The third element I wish to discuss is oversight. CSIS's expanding role is an important modernization that will further enable the disruption of terrorism before Canadian lives are in peril. However, just as Canadians stand to benefit from a more robust counter-terrorism that emphasizes prevention, a concurrent and measured increase in the review of CSIS's activities is necessary.

SIRC has done a good job with a limited mandate and even more limited resources. Both should be expanded.

Oversight of CSIS was one of the most cited issues noted during our community consultations. Unfortunately, due to the limitations of time, I am not able to speak about all seven of our specific, concrete recommendations.

I will mention two and invite you to refer to the written brief we have submitted to the committee, which describes all of our proposals in detail.

We believe that SIRC's mandate should be strengthened to enable review of CSIS's activities across government agencies. This would render all CSIS operations accountable to the same degree.
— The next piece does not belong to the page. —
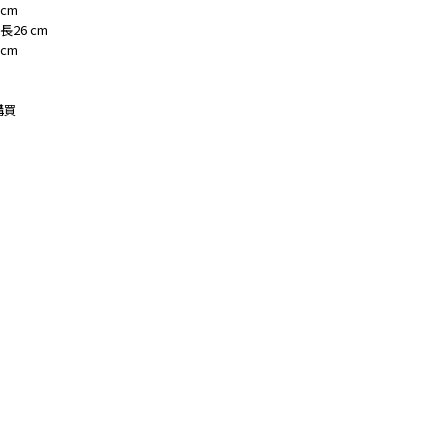
cm
長26 cm
cm
購買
We also believe that the chair of SIRC should be an officer of Parliament, required to provide regular reports to Parliament on its review activities.

The fourth and final element of Bill C-51 that I wish to discuss is privacy. We support empowering government departments to share information more effectively for security purposes. However, some of the language in the proposed security of Canada information sharing act could be adjusted to establish sufficient limitations and safeguards to ensure that intrusion into the privacy of Canadians is not abused.

Specifically, we recommend that the bill be amended to constrain information sharing to threats to the security of Canada as defined in the CSIS Act and that the scope of sharing stop short of “to any person, for any purpose” set out in proposed section 6.

Additionally, the committee should consider updates to the Privacy Act to make government institutions more accountable going forward.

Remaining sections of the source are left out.